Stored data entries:

------------------------------------------------

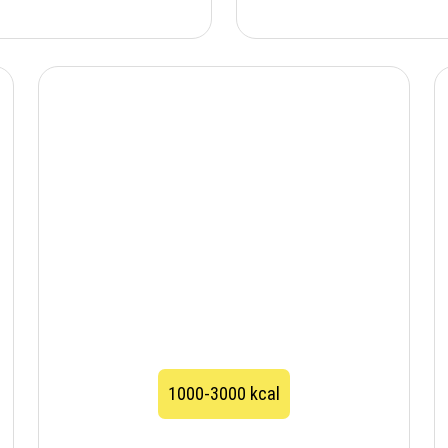
1000-3000 kcal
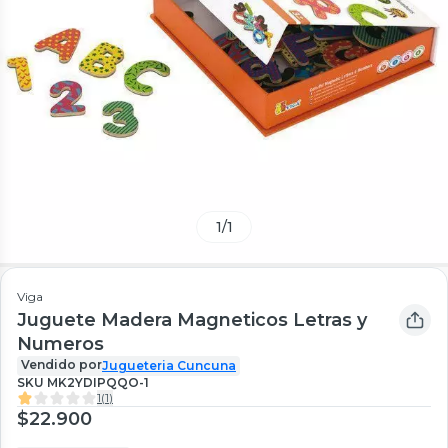
1
/
1
Viga
Juguete Madera Magneticos Letras y
Numeros
Vendido por
Jugueteria Cuncuna
SKU
MK2YDIPQQO-1
1
(
1
)
$22.900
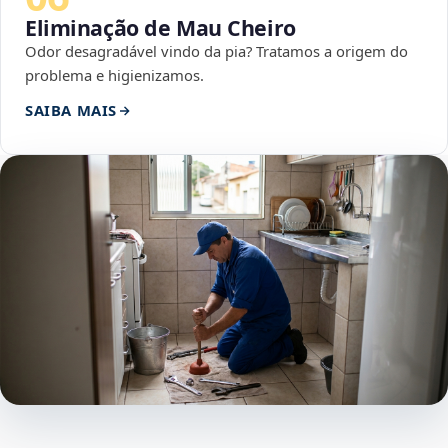
Eliminação de Mau Cheiro
Odor desagradável vindo da pia? Tratamos a origem do
problema e higienizamos.
SAIBA MAIS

------------------------------------------------

Word for word, repeat all the data, but not its images.

1000-3000 kcal
1
/
1
Viga
Juguete Madera Magneticos Letras y
Numeros
Vendido por
Jugueteria Cuncuna
SKU
MK2YDIPQQO-1
1
(
1
)
$22.900
Eliminação de Mau Cheiro
Odor desagradável vindo da pia? Tratamos a origem do
problema e higienizamos.
SAIBA MAIS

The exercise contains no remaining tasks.